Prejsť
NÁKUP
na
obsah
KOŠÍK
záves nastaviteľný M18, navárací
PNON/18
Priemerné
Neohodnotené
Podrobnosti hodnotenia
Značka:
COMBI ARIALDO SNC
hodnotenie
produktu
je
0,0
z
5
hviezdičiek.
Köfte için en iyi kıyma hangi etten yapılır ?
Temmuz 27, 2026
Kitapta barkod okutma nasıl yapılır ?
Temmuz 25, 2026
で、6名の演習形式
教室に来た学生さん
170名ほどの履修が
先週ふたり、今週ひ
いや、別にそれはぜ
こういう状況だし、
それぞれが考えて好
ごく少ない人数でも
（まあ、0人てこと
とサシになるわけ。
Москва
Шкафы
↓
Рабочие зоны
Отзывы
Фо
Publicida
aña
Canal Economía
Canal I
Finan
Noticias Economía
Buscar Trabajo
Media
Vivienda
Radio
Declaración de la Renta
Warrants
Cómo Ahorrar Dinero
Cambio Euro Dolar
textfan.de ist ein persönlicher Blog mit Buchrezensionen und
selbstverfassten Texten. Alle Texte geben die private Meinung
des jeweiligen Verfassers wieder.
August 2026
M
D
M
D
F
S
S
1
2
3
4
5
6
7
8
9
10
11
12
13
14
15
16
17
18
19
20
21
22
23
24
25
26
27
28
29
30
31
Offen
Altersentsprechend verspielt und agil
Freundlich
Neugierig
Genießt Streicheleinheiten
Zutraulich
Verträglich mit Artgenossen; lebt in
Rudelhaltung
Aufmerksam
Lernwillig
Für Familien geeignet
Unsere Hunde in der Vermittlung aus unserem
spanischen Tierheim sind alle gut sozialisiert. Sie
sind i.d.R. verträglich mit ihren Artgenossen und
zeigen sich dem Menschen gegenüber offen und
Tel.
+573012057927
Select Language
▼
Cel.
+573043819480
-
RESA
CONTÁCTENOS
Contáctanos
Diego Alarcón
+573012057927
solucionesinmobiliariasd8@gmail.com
━━━━━━━━━━━━━━━━━━━━
_Work to complete_:
Extract each line holding the word "yapılır" from the records.

_Completed task_:
Köfte için en iyi kıyma hangi etten yapılır ?
Kitapta barkod okutma nasıl yapılır ?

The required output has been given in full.